Carbon, Hydrogen, Oxygen, Phosphorus, Sulfur, and Nitrogen—The Elements of Life
Almost all the elements in the periodic table, with the exception of hydrogen and lithium, are generated in stars and then “recycled” by being integrated into cosmic objects of the next generation. This describes the overall chemical evolution in the Universe. As has become apparent from the research into metal-poor stars, the amount of the elements present in the early Universe did not suffice, by a long shot, to yield a planet such as Earth, upon which life could eventually develop. Earth, composed of iron, oxygen, silicon, magnesium, and other elements, could actually form only once the Universe had sufficient amounts of these particular elements. However, we know that the right amount was produced sometime within the first ~9 billion years after the Big Bang. Otherwise the Sun and the Solar System could not have formed from the presolar nebula 4.6 billion years ago.

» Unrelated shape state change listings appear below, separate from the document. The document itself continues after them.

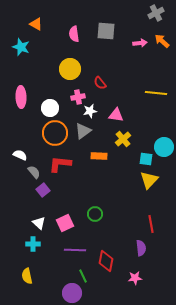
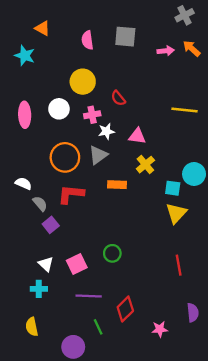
white circle: (50, 108) -> (59, 109), moved
purple semicircle: (141, 248) -> (193, 313), moved
red diamond: (106, 261) -> (125, 309), turned 35
purple circle: (72, 293) -> (73, 347), moved

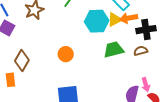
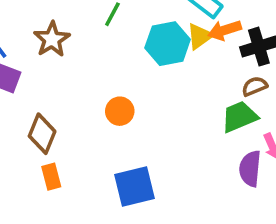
green trapezoid: (114, 50) -> (239, 117), moved
orange rectangle: (10, 80) -> (51, 177), moved

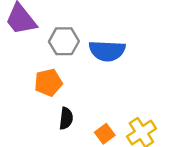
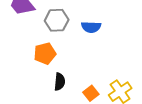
blue semicircle: (107, 51) -> (91, 27), size x0.7

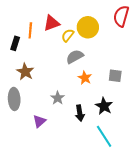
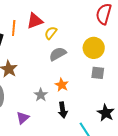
yellow circle: (88, 27) -> (94, 48), moved
orange star: (85, 78) -> (62, 85), moved
black star: (104, 106) -> (106, 113), moved

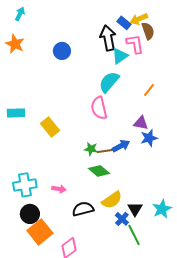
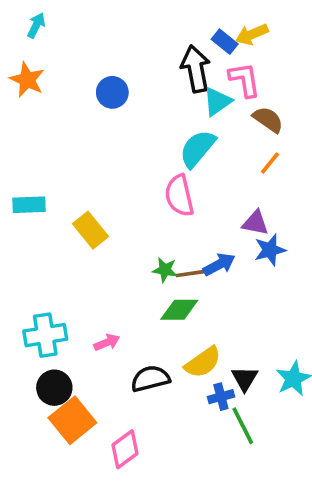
brown semicircle: (148, 31) -> (268, 120), moved, turned -36
green diamond: (99, 171) -> (179, 310), turned -40
pink arrow: (59, 189) -> (107, 342), turned -32
blue cross: (122, 219) -> (221, 397), turned 32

Chemical evolution is one of the most complex processes in the Universe and even the current best models and simulations can only coarsely describe exactly how it proceeded in detail. It is still unclear at what point the Universe was “mature” enough, from the chemical point of view, for the emergence of the first planets. In addition, planet formation itself is a fairly complicated and complex process. Moreover, all planets of the Solar System have different chemical compositions, showing that there is no simple “recipe” for planet formation.
Current extensive searches for planets around other stars are being followed with excitement and suspense by the public at large. Stars resembling the Sun need to be observed over long periods of time to reveal whether they host planets. In their selection, extremely metal-rich stars are mainly sought whose metallicities are higher than that of the Sun. A large amount of metals present in the birth gas cloud increases the chance of finding a star being orbited by one or even several planets, one of which could perhaps host life. In the past few years, the Kepler space telescope has already discovered hundreds of planets, although none among them is very similar to Earth. Finding the right one seems, however, only a matter of time. Hence, even for the search for Earthlike planets, the analysis of the chemical composition of the host stars is of great importance.
How did those elements crucially involved in the emergence of life as we know it evolve? The most important elements in this context are carbon, hydrogen, oxygen, phosphorus, sulfur, and nitrogen. The human body is mainly made of these elements. Due to the large percentage of water in the body, oxygen takes the lion’s share of the body’s mass, at 61%. Carbon comes in second at 23%, then hydrogen at 10%, and finally nitrogen at 3%. The remaining 3% constitutes many different trace elements. The chemical characteristics of carbon make it combine easily with other elements to form molecules, particularly with hydrogen, nitrogen, and oxygen. This way complex molecules needed in all organisms, such as proteins, nucleic acids, carbohydrates, and fats, can be formed. Consequently, these three elements are extremely important for life, and for maintaining a breathable planetary atmosphere containing enough oxygen to sustain life.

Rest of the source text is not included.